Порезанную руку пекло, но боль не доставляла мучений. Она была очень далеко. Там же, где воспаленная рана, наполняющаяся гноем. Леся подняла ладонь, ожидая увидеть глубокий порез, мясо, может быть, даже кости, но ничего не было. Лишь розовая полоска шрама — свежего, но зажившего.
Так бывает на следующий год после беды, когда память запорашивает все плотным слоем новых воспоминаний, оставляя прошлое прошлому. Да только прошел не год — и часа еще не прошло. Под ногами у Леси валялся окровавленный серп. Ей даже показалось, что стертое временем лезвие довольно блестит на робком солнце. Напитое, умасленное, выполнившее свое предназначение, готовящееся хорошенько отдохнуть. Кровь еще алела и на запястье, куда хлынула рекой. Но сама рана сгладилась, зажила.

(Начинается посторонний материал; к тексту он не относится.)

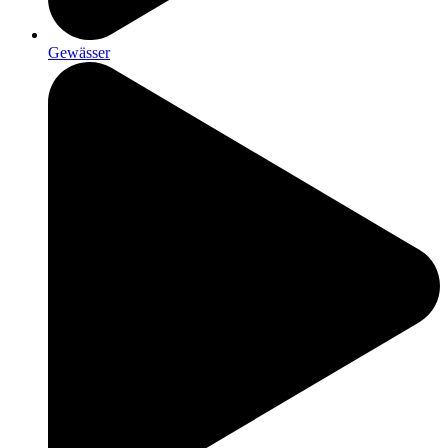
Gewässer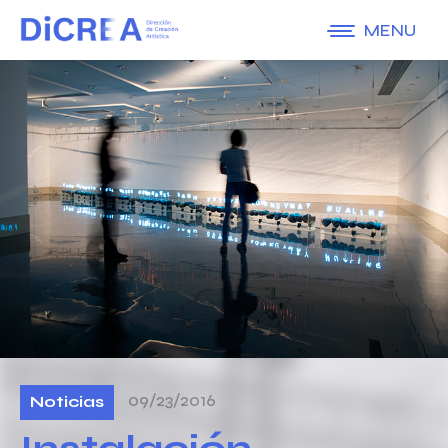
MENU
09/23/2016
Noticias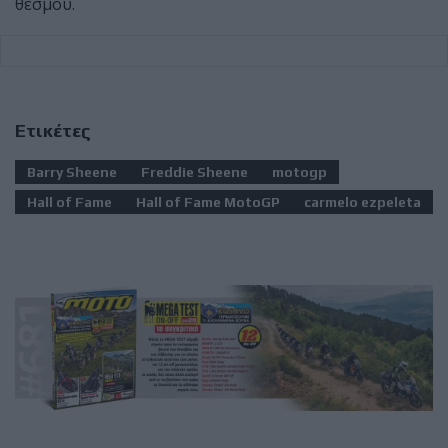
θεσμού.
Ετικέτες
Barry Sheene
Freddie Sheene
motogp
Hall of Fame
Hall of Fame MotoGP
carmelo ezpeleta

Леся вскинула глаза на стоящую рядом Глашу, но старуха на нее не смотрела, и окровавленная рука, застывшая в воздухе, ее не интересовала. Она подалась вперед, вся обращаясь в слух, подслеповатые глаза сощурились, ветер трепал выбившиеся из косы седые прядки. А лицо — морщинистое, не старое, но старческое, — сковало предчувствие беды.
— Матушка! — кричала Стешка, подбегая. — Там Дема! На поляне, Матушка!

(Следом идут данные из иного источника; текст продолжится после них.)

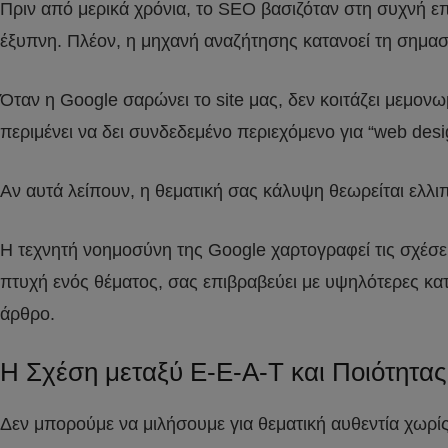
Πριν από μερικά χρόνια, το SEO βασιζόταν στη συχνή 
έξυπνη. Πλέον, η μηχανή αναζήτησης κατανοεί τη σημασι
Όταν η Google σαρώνει το site μας, δεν κοιτάζει μεμονω
περιμένει να δει συνδεδεμένο περιεχόμενο για “web desi
Αν αυτά λείπουν, η θεματική σας κάλυψη θεωρείται ελλιπή
Η τεχνητή νοημοσύνη της Google χαρτογραφεί τις σχέσει
πτυχή ενός θέματος, σας επιβραβεύει με υψηλότερες κατ
άρθρο.
Η Σχέση μεταξύ E-E-A-T και Ποιότητα
Δεν μπορούμε να μιλήσουμε για θεματική αυθεντία χωρίς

Аксинья сорвалась с места, когда ветер донес до нее этот тонкий голосок. Как могла она бежать так быстро и легко, словно и не было в ней тяжести прожитых лет? Леся засмотрелась на ее ровный, стремительный бег. Ветер бил Матушку в лицо, волосы струились за прямой спиной, а длинное платье, схваченное пояском, было похоже на птичьи крылья, готовые к бою.
Следом за сестрой побежала и Глаша. Медленно, чуть заваливаясь в сторону, она устремилась к лесу, подхватив грязный подол, а Леся все еще стояла в круге, провожая их взглядом. Но когда из дома выскочил Лежка, волоча за собой рыжего мальчишку, оцепенение, сковавшее Лесю, отпустило. Она шагнула к Олегу, но тот даже не посмотрел в ее сторону.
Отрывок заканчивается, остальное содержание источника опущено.